Write out the listing from the line with "was task-based workflow." to the line with "24 Teal Kitchen", both lines included, exactly and nothing beyond. Leave pictures out.

_DATA UNDER STUDY_:
######

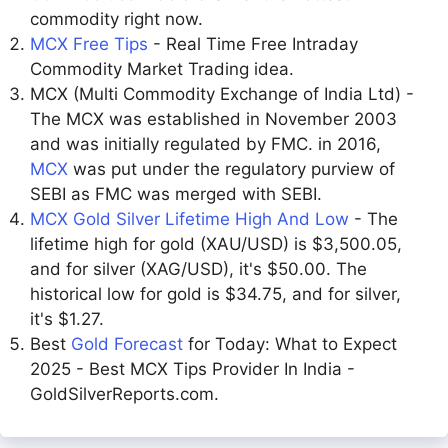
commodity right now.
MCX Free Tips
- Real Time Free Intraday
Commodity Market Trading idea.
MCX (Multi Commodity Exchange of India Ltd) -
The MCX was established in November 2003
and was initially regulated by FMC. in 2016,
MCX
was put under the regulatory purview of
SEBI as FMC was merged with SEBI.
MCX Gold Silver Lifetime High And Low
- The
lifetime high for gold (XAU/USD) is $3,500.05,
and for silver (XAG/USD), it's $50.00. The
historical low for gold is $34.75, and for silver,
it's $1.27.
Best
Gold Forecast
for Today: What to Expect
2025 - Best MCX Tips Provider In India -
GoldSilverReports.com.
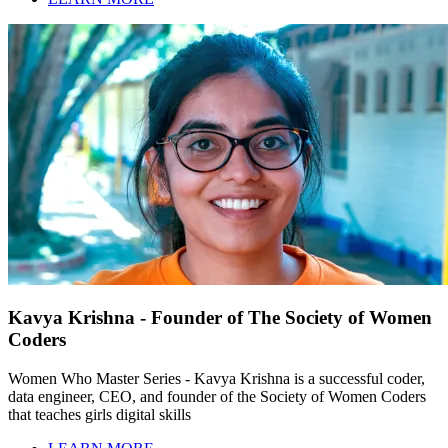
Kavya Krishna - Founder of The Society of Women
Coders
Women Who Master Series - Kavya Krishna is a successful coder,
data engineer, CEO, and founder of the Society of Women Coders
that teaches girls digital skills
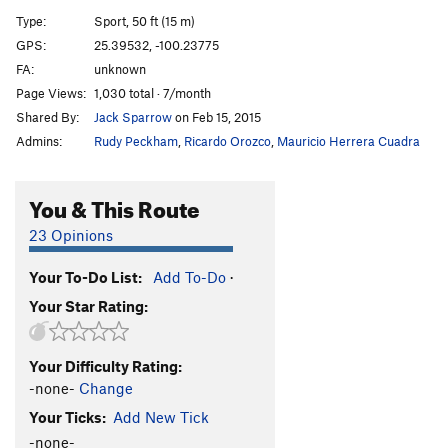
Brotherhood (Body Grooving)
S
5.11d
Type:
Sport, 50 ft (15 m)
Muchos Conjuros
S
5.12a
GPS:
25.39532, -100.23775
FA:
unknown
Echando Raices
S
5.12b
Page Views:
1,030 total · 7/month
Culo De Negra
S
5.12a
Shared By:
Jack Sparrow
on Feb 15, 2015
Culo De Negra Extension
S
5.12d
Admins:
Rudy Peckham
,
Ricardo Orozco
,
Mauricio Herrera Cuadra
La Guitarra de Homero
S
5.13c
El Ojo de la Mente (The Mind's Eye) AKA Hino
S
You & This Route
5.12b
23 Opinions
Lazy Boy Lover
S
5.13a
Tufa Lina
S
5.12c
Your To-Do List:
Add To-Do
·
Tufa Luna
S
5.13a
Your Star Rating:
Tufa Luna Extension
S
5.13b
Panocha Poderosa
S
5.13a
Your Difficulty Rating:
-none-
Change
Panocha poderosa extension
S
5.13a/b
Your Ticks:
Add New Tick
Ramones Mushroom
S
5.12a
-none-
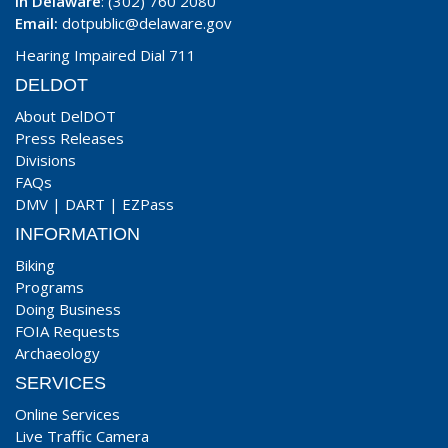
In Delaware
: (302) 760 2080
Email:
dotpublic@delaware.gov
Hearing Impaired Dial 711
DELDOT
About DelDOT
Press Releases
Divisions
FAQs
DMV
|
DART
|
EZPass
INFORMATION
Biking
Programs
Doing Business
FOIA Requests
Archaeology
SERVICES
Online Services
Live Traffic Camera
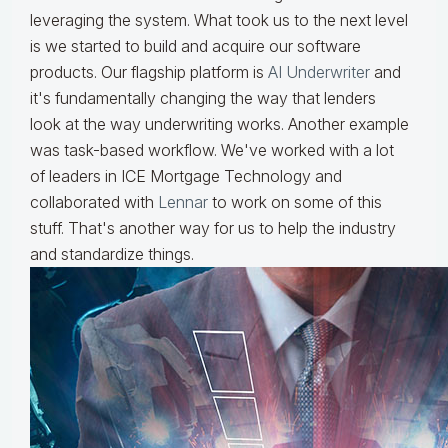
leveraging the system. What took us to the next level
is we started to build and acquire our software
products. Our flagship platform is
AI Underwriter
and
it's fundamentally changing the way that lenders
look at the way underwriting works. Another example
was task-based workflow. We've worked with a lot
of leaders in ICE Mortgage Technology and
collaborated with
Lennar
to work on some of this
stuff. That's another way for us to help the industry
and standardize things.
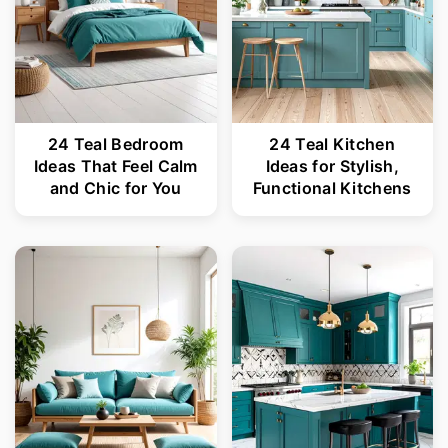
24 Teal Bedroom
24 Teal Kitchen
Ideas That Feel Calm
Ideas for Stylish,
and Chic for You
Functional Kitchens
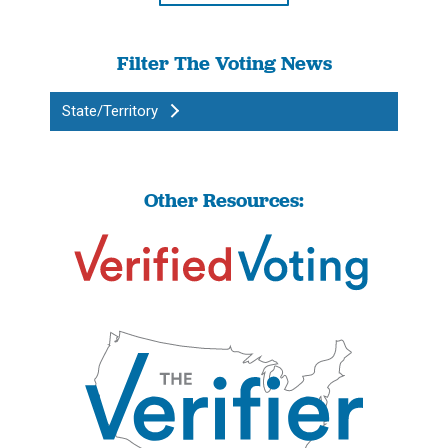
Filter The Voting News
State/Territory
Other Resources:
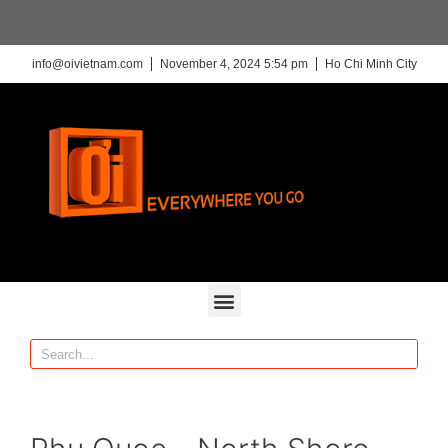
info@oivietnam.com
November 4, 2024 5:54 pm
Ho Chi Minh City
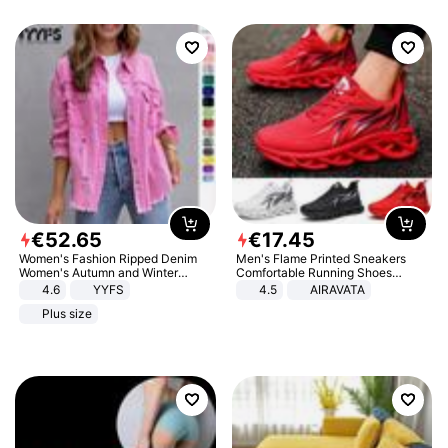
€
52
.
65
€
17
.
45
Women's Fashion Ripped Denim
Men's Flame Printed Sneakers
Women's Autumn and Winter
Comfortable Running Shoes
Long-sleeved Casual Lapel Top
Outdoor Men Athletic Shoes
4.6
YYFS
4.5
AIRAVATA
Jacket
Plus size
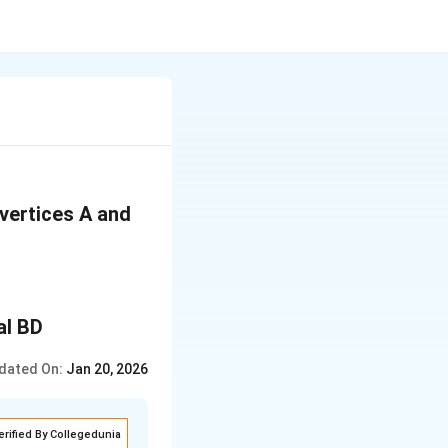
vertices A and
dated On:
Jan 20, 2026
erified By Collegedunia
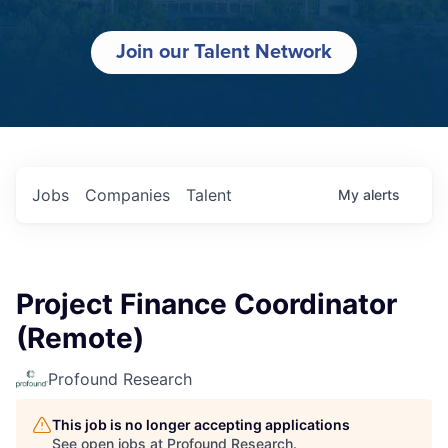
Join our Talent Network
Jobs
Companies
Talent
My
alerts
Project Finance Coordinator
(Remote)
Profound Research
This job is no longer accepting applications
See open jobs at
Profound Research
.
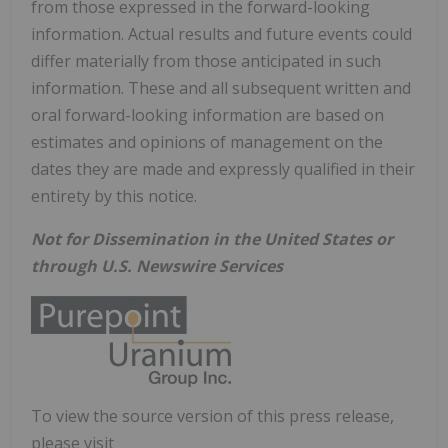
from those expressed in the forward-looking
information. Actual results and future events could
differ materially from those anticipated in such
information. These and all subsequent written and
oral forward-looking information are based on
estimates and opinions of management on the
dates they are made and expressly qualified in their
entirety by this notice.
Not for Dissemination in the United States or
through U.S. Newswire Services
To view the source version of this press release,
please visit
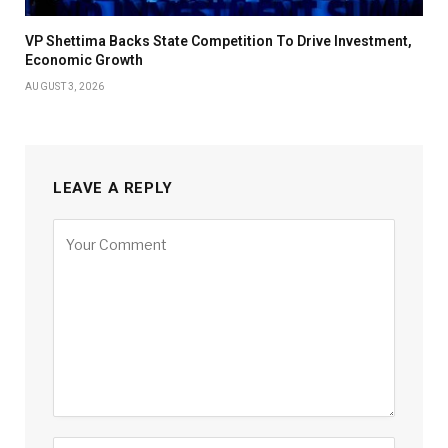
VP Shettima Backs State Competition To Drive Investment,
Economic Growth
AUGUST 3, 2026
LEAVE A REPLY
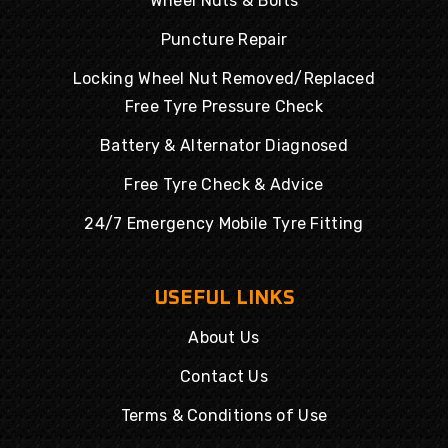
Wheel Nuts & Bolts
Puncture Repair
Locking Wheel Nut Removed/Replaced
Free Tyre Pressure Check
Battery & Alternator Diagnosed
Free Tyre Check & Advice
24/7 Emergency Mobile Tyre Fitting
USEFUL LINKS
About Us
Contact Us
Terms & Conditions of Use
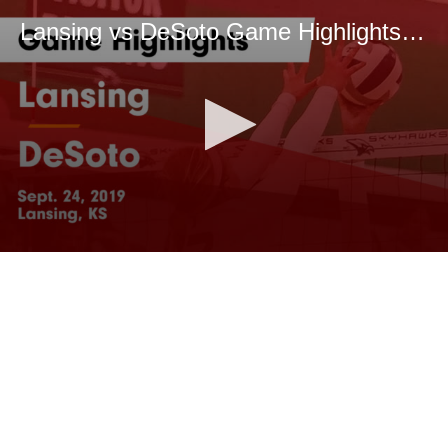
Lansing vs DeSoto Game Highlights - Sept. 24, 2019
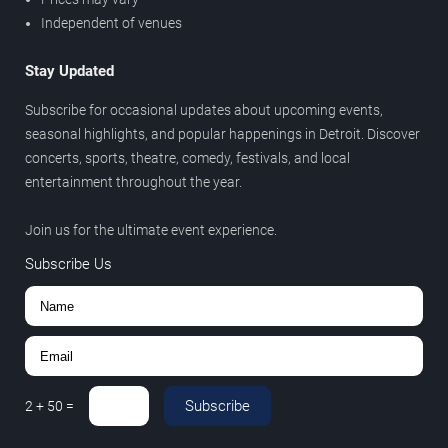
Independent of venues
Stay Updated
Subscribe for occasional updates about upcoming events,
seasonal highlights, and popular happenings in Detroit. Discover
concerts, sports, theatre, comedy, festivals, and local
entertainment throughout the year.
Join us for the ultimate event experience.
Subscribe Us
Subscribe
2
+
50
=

######

_EXPECTED ANSWER_:
was task-based workflow. We've worked with a lot
of leaders in ICE Mortgage Technology and
collaborated with
Lennar
to work on some of this
stuff. That's another way for us to help the industry
and standardize things.
24 Teal Bedroom
24 Teal Kitchen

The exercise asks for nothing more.